A University of Arizona engineering effort to make hypersonic vehicles faster and more affordable is getting a $3.1 million boost from the U.S. Army. The funding was awarded to a research group led by Sammy Tin, who holds the Patrick R. Taylor Endowed Department Leadership Chair in the Department of Materials Science and Engineering.

Tin and five U of A College of Engineering colleagues are exploring the use of multiple metallic alloys and additive manufacturing to enable fabrication of Mach-X – pronounced mock-ex – aerospace technologies as part of a federal governmental push.
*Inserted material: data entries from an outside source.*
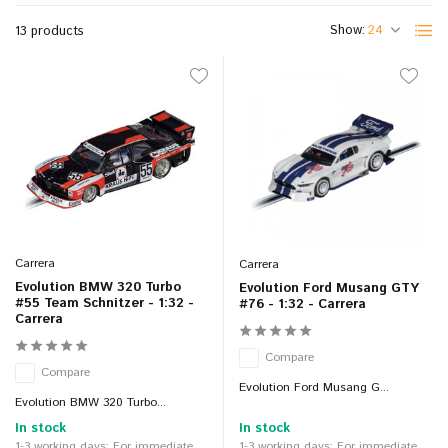
Show:
13 products
Carrera
Carrera
Evolution BMW 320 Turbo
Evolution Ford Musang GTY
#55 Team Schnitzer - 1:32 -
#76 - 1:32 - Carrera
Carrera
Compare
Compare
Evolution Ford Musang G...
Evolution BMW 320 Turbo...
In stock
In stock
1-3 working days: For immediate
1-3 working days: For immediate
Mach-X vehicles will travel at speeds faster than Mach 5, which is five times the speed of sound and the hypersonic threshold.

"This important research partnership draws on the university's deep experience and strategic investments in hypersonics and is tied to an area of strategic importance for the university: advancing leadership in space sciences, space technology and national security," said Tomás Díaz de la Rubia, U of A senior vice president for research and innovation. 
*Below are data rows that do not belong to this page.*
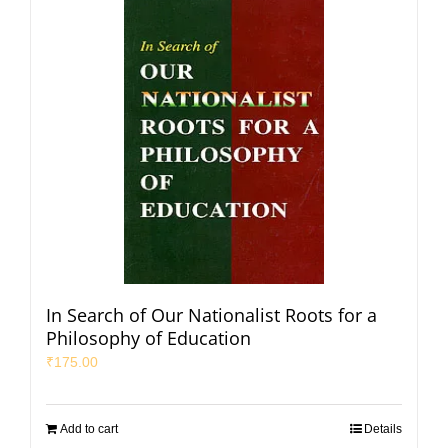
In Search of Our Nationalist Roots for a
Philosophy of Education
₹
175.00
Add to cart
Details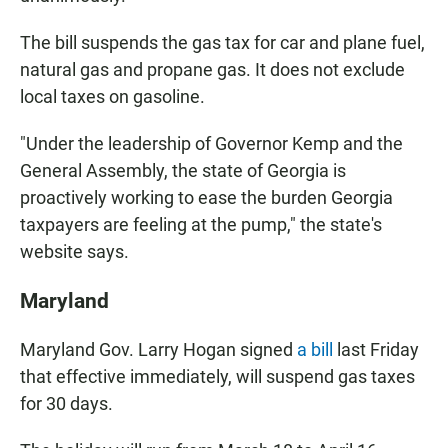
The bill suspends the gas tax for car and plane fuel,
natural gas and propane gas. It does not exclude
local taxes on gasoline.
"Under the leadership of Governor Kemp and the
General Assembly, the state of Georgia is
proactively working to ease the burden Georgia
taxpayers are feeling at the pump," the state's
website says.
Maryland
Maryland Gov. Larry Hogan signed
a bill
last Friday
that effective immediately, will suspend gas taxes
for 30 days.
The two-year project will advance additional national priorities and bring the Army closer to deploying Mach-X vehicles, said David W. Hahn, the Craig M. Berge Dean of the College of Engineering. The project also will train undergraduate and graduate engineering students to take on critical manufacturing roles across domestic industries.

The award provides the resources and coordination to make the most of college expertise, added Hahn. 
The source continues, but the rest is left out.